The United States Holocaust Memorial Museum is devoted to memory. Inside this building are etched the words of the Prophet Isaiah: ”You are my witness.”

As part of this witness, these walls show how one of the world’s most advanced nations embraced a policy aimed at the annihilation of the Jewish people.

These walls help restore the humanity of the millions who were loaded into trains and murdered by men who considered themselves cultured.

And these walls remind us that the Holocaust was not inevitable – it was allowed to gather strength and force only because of the world’s weakness and appeasement in the face of evil.

Today we call what happened “genocide.” But when the Holocaust started, this word did not yet exist. In a 1941 radio address, Churchill spoke of the horrors the Nazis were visiting on innocent civilians in Russia. He said, “We are in the presence of a crime without a name.” It is an apt description of the evil that followed the swastika.

Mankind had long experience with savagery and slaughter before. Yet in places such as Auschwitz and Dachau and Buchenwald, the world saw something new and terrible: the state-sanctioned extermination of a people – carried out with a chilling industrial efficiency of a so-called modern nation.

Some may be tempted to ask: Why have a museum dedicated to such a dark subject? The men and women who built the Holocaust Memorial Museum will tell you: Because evil is not just a chapter in history – it is a reality in the human heart.

So this museum serves as a living reminder of what happens when good and decent people avert their eyes from hatred and murder. It honors those who died by serving as the conscience for those who live.
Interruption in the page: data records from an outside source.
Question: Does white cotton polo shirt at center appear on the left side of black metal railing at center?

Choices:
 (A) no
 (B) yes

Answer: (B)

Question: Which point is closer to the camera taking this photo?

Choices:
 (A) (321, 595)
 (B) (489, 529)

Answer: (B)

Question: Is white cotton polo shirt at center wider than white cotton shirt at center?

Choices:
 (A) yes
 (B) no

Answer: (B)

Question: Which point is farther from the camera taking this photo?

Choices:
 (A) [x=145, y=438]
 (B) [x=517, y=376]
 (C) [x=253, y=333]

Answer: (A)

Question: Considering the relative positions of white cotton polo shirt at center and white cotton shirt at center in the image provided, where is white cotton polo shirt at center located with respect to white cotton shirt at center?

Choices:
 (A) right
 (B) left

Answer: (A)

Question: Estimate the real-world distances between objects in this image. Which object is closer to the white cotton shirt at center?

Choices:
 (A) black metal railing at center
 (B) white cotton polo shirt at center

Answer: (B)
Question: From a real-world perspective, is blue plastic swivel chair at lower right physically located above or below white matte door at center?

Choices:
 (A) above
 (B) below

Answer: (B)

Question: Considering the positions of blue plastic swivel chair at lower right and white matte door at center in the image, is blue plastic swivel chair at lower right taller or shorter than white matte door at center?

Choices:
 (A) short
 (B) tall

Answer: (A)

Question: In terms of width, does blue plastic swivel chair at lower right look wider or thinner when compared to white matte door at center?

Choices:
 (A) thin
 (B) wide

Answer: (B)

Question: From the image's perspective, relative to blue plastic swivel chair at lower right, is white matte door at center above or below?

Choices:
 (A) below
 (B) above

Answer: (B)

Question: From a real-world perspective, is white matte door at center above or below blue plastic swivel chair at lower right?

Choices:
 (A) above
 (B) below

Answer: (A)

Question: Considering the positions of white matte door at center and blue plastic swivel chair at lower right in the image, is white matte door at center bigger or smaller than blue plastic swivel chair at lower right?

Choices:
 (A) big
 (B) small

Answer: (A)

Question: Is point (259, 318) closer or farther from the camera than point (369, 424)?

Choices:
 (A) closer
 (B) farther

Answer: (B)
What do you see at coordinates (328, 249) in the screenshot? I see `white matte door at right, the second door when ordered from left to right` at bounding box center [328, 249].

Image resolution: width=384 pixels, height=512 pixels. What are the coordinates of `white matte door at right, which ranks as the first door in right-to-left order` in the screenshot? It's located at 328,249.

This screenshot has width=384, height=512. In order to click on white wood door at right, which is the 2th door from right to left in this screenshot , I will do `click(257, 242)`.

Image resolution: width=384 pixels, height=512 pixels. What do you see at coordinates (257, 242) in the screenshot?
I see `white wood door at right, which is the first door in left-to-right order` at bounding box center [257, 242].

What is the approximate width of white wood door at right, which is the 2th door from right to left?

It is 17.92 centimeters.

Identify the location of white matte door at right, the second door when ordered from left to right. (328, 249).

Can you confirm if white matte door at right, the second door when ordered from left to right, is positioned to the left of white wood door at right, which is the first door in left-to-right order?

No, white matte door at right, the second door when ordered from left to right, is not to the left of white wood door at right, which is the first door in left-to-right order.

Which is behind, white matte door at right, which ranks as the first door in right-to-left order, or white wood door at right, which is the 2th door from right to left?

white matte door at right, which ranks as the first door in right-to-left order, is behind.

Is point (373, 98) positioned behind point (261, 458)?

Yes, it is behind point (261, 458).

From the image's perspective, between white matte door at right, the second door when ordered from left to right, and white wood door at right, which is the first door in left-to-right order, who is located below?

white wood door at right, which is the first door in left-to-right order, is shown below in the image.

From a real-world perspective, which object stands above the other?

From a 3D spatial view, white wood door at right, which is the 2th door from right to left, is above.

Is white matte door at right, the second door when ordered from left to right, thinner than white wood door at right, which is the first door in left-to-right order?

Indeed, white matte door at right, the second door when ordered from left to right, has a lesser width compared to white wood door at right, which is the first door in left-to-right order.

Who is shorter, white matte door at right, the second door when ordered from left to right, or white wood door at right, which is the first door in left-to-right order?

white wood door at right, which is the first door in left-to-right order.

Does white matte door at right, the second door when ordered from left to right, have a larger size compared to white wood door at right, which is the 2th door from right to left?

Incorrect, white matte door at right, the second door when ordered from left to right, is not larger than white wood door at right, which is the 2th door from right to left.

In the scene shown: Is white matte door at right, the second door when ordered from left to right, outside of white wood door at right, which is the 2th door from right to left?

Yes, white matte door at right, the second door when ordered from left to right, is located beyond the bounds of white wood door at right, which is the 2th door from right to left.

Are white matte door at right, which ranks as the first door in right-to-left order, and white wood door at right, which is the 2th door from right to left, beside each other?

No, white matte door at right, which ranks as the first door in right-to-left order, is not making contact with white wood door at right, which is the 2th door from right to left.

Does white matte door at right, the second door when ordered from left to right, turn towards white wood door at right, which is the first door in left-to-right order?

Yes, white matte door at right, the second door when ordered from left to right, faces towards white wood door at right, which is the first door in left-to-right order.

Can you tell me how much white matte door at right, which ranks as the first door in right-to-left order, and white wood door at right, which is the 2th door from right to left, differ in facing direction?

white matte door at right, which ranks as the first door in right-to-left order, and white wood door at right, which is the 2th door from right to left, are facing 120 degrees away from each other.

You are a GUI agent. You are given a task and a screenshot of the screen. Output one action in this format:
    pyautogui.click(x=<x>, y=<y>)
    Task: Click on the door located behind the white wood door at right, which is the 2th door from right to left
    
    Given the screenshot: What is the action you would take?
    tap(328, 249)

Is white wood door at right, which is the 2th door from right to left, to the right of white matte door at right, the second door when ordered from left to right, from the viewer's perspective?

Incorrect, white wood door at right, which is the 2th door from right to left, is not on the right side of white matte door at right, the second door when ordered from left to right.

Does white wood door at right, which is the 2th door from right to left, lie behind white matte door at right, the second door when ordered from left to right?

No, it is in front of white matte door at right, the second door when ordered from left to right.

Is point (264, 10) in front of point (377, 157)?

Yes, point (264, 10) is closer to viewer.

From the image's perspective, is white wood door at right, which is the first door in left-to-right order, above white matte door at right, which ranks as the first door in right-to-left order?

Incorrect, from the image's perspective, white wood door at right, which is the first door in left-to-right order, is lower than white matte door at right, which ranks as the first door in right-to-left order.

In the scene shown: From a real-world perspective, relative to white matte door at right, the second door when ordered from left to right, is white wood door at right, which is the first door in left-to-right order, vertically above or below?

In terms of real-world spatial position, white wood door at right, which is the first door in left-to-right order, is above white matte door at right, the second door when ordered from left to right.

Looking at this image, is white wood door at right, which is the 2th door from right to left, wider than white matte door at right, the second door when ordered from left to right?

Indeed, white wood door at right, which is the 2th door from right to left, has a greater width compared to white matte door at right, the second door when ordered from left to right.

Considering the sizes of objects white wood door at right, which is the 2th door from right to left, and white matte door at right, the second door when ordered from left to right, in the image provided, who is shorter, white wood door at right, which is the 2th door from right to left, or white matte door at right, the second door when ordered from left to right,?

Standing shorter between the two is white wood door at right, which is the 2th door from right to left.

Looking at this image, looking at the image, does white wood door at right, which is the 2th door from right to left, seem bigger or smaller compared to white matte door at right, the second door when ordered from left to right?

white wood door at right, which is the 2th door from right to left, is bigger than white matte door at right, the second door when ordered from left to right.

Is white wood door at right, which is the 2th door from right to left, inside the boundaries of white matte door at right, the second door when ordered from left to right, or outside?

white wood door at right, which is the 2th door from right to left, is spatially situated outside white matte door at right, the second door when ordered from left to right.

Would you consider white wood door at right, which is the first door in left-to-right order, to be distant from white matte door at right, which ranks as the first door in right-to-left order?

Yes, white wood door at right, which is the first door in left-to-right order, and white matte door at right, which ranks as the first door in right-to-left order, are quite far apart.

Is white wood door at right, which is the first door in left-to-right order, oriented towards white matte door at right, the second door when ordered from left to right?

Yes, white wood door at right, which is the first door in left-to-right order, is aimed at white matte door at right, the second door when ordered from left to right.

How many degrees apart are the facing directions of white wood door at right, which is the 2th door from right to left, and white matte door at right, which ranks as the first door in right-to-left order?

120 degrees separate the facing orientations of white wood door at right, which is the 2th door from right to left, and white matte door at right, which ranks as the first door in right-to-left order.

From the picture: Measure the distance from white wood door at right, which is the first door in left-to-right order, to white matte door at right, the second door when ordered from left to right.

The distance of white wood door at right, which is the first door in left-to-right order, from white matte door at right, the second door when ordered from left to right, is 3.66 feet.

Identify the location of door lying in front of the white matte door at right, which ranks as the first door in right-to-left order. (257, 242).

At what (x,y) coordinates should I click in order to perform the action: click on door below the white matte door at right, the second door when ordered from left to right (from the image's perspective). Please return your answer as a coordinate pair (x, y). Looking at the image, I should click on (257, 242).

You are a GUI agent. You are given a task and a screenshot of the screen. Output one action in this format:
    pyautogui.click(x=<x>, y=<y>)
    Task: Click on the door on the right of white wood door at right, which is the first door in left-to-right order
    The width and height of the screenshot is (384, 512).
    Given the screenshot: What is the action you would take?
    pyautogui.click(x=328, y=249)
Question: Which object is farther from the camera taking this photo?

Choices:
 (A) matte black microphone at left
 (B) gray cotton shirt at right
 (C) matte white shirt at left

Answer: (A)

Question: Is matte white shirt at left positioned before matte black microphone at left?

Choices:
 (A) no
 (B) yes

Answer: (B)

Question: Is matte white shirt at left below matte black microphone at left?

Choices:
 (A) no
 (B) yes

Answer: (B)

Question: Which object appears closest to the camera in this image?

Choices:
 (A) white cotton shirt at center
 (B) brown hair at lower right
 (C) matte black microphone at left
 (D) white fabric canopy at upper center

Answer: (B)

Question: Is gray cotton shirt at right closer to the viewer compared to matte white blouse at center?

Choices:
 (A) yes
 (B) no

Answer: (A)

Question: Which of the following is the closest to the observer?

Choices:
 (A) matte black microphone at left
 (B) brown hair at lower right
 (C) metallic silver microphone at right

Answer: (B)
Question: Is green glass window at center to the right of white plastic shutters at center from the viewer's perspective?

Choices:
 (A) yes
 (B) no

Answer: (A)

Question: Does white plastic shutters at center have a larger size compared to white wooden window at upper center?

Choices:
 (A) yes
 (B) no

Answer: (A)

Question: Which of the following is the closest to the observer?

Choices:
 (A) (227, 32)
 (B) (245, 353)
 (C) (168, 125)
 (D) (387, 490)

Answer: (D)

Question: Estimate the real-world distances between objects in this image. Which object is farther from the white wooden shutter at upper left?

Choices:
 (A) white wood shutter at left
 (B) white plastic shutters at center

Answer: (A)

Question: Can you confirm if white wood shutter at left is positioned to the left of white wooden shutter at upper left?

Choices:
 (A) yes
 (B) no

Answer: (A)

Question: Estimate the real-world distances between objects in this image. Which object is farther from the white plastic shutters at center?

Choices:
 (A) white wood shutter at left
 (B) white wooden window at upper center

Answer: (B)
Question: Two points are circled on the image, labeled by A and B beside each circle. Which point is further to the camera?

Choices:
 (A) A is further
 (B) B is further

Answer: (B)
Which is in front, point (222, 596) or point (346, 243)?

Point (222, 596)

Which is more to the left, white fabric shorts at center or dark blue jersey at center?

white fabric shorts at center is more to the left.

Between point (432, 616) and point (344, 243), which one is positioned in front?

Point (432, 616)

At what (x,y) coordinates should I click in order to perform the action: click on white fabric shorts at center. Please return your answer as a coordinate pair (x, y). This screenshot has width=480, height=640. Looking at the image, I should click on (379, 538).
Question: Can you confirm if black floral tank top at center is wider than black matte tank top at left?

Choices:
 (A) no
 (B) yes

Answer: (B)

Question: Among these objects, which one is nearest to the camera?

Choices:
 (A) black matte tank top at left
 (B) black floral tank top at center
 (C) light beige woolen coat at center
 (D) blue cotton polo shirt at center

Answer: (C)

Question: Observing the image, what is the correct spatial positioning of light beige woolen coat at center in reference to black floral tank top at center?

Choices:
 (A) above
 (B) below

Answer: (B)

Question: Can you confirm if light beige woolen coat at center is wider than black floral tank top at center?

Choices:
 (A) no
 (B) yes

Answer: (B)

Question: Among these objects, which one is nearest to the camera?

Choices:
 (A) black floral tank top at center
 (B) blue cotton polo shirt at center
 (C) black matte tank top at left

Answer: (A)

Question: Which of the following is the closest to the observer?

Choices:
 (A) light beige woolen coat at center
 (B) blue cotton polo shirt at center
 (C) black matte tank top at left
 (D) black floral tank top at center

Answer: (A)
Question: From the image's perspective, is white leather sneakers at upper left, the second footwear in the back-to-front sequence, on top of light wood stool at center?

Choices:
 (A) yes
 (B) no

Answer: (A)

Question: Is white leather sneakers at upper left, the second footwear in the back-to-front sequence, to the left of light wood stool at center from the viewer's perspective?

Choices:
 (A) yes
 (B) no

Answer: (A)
And it reminds us that the words “never again” do not refer to the past – they refer to the future.

You who are survivors know why the Holocaust must be taught to every generation.

You who lost your families to the gas chambers of Europe watch as Jewish cemeteries and synagogues across that continent are defaced and defiled.

You who bear the tattoos of death camps hear the leader of Iran declare that the Holocaust is a “myth.”

You who have found refuge in a Jewish homeland know that tyrants and terrorists have vowed to wipe it from the map.

And you who have survived evil know that the only way to defeat it is to look it in the face, and not back down.